As people age there is more coordination, integration and transmission of information across both hemispheres of the brain. While it is true that as we age there is a decrease in reaction time, decrease in speed of processing and – from age 30 years on – nominal aphasia (the ability to remember names and words) worsens, this does not foreshadow sinister events. It is increasingly recognised that abilities related to maturity, wisdom and creativity (while more difficult to measure) are greatly enhanced. A majority of facets of intelligence do not decline with age. Indeed, a Seattle longitudinal study conducted by Sherry Willis and K. Warner Schaie, which has followed participants since 1956, found that subjects at midlife scored higher on almost every measure of cognitive functioning, including verbal and numerical ability and verbal memory than they did when they were 25.
There is also evidence that as people age they become more mellow. Specifically, older adults generally experience less intense negative emotions, they pay less attention to negative emotional stimuli and are less likely to remember negative than positive emotional materials.
Gene Cohen summarises the literature on positive changes with ageing as follows:
1 Because people have learned from their life experiences, they typically have a bigger repertoire in terms of human relationships, bringing a mature psychological perspective to their experiences (this may include an acceptance of life’s realities and a more long-term perspective).
2 Emotions are likely to be in balance, and a degree of equanimity is possible.
3 Advanced, dialectical thinking is possible, for example being able to reconcile opposing views: “I cycle quickly between loving him and wanting to leave him. But I’ve come to realise I need to work on both feelings at the same time. By looking at why I love him I can better understand what is good in the relationship. By looking at why I want to leave him, I can identify what’s wrong and work with that.”

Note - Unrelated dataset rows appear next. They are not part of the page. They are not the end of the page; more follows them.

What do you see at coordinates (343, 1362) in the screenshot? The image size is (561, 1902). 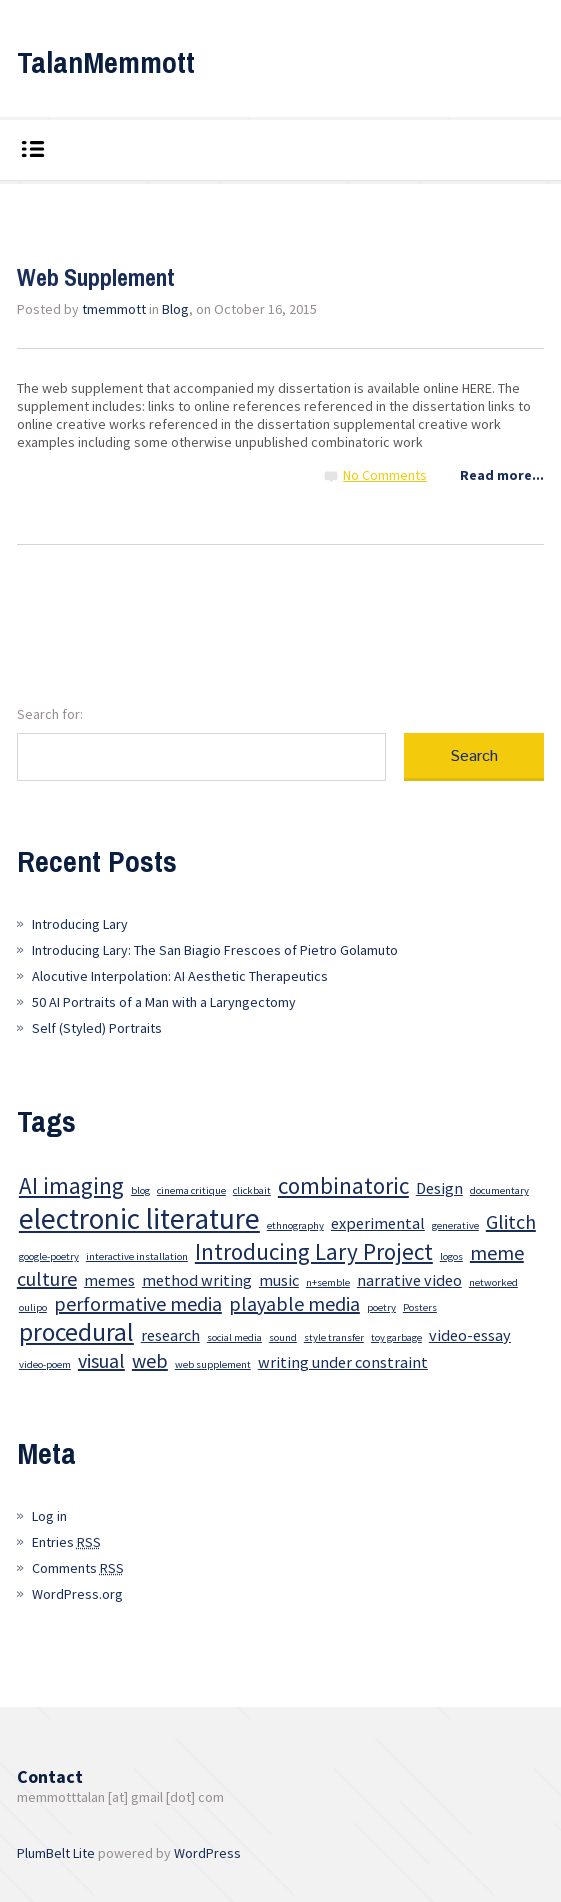 I see `writing under constraint` at bounding box center [343, 1362].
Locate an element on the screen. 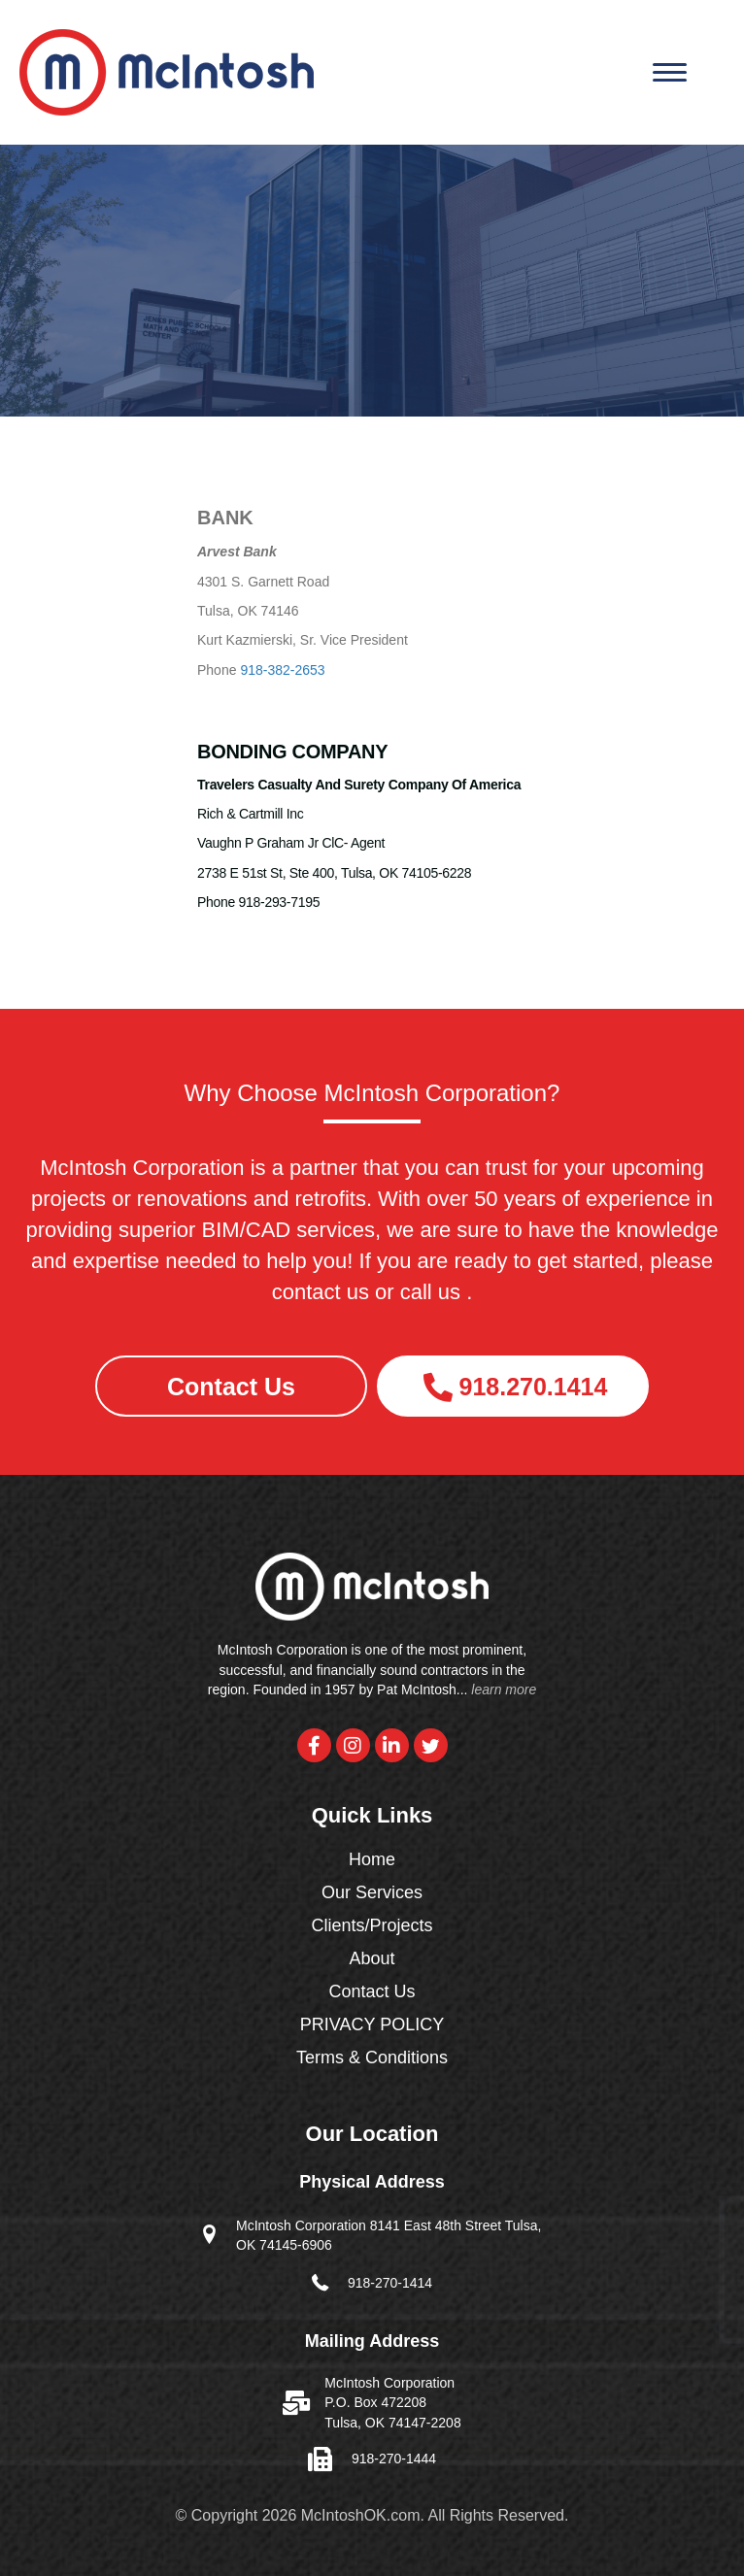 The width and height of the screenshot is (744, 2576). Contact Us is located at coordinates (371, 1992). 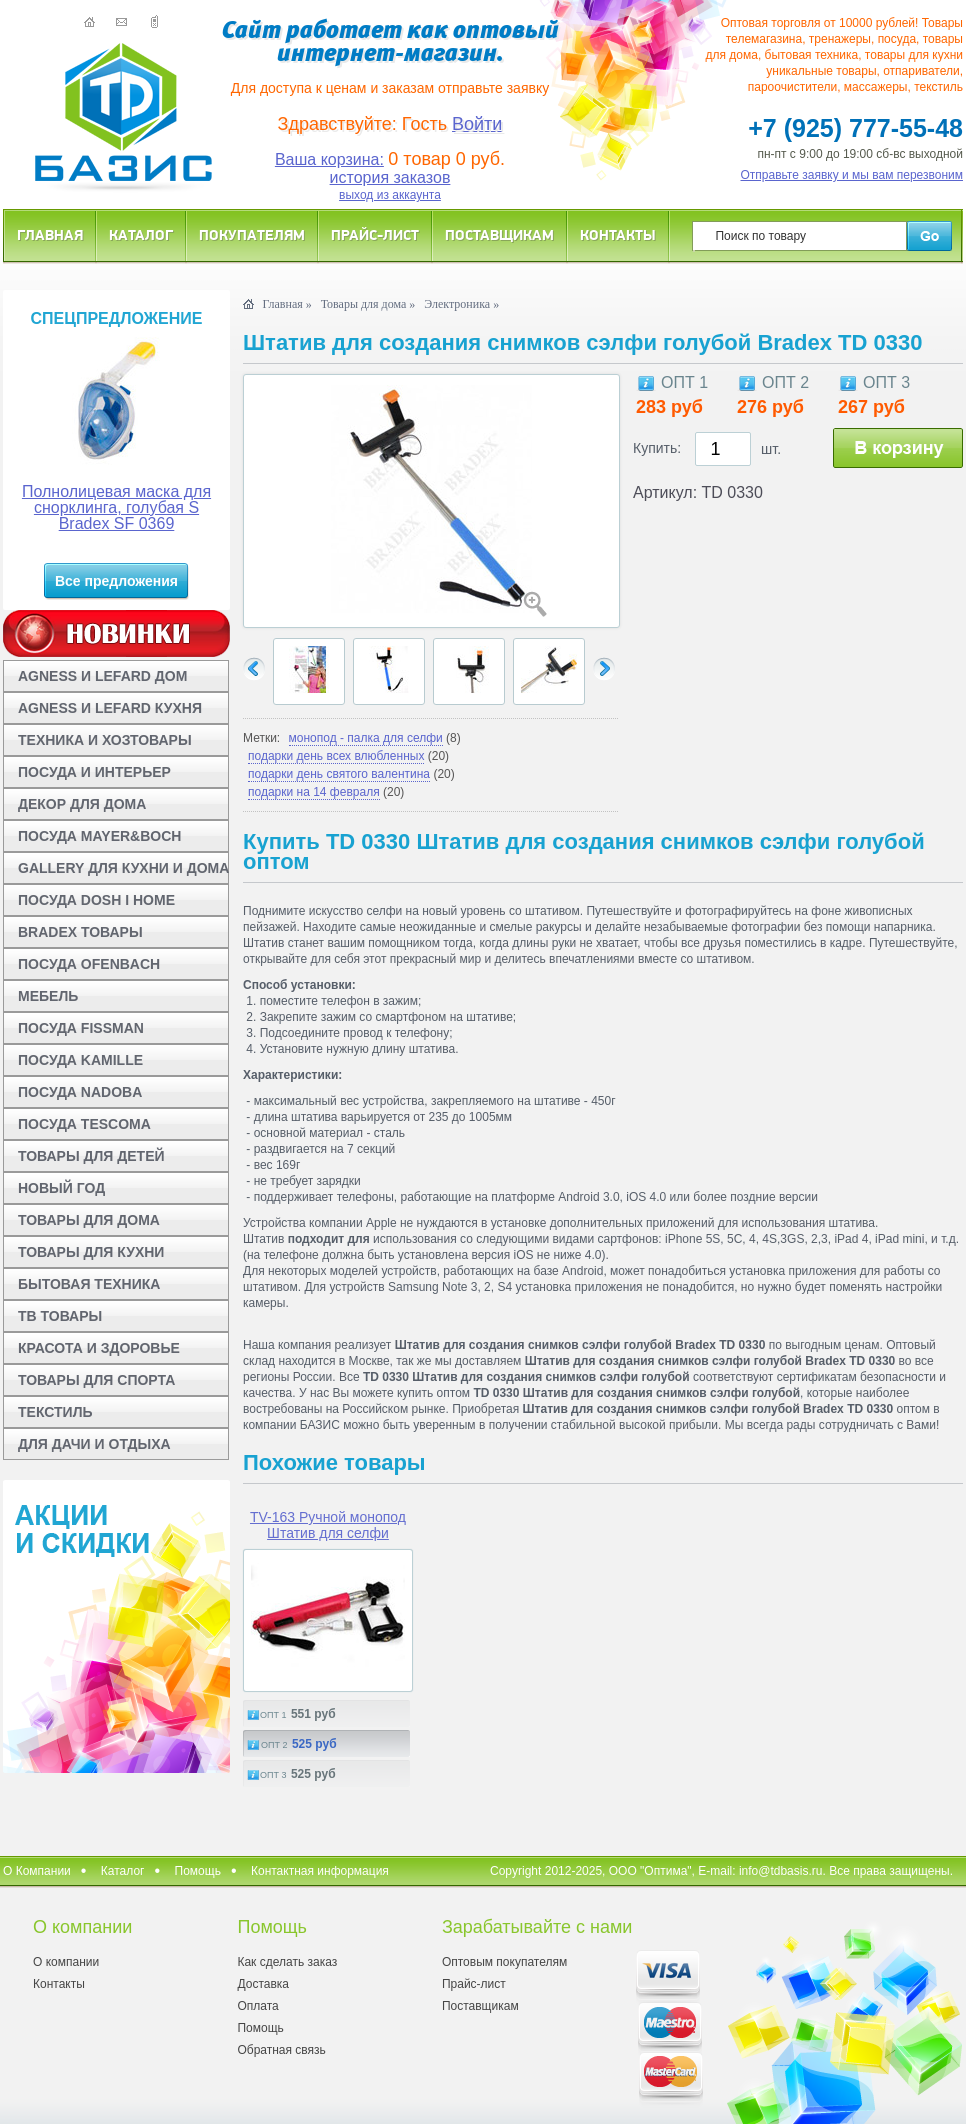 Image resolution: width=966 pixels, height=2124 pixels. What do you see at coordinates (66, 1962) in the screenshot?
I see `О компании` at bounding box center [66, 1962]. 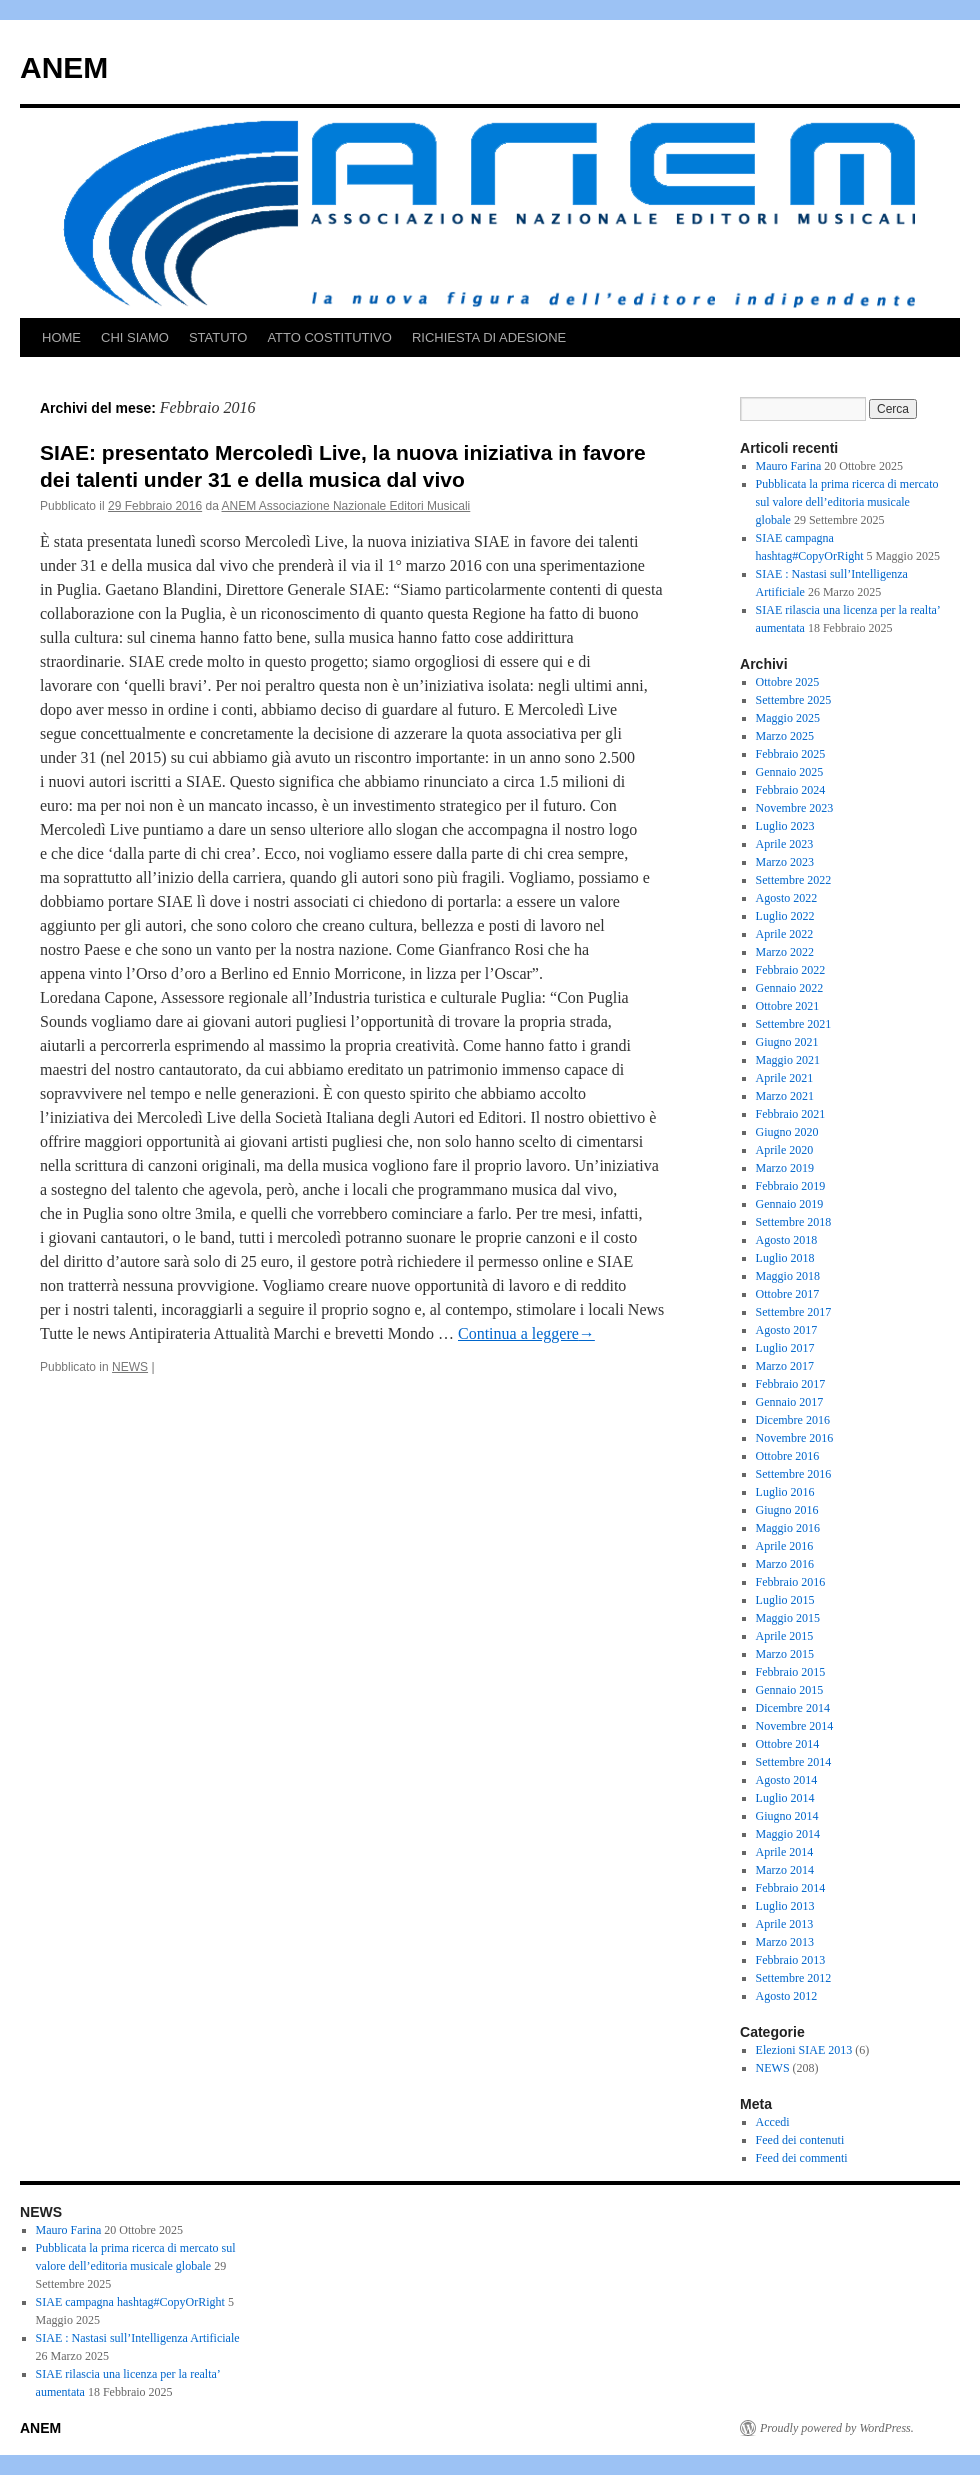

The small American town of Albert Lea in Minnesota was chosen as an experimental site for improving people’s health and longevity by engaging most of the population in activities to test their benefits. People were encouraged to eat better, become more active, connect socially and find a greater sense of purpose, with experts brought in to help develop these new behaviours. When the project ended in October 2009, a total of 3464 residents had participated. The life expectancy of the 786 people who were evaluated rose by almost three years, and all of them said they felt healthier than before they had entered the project.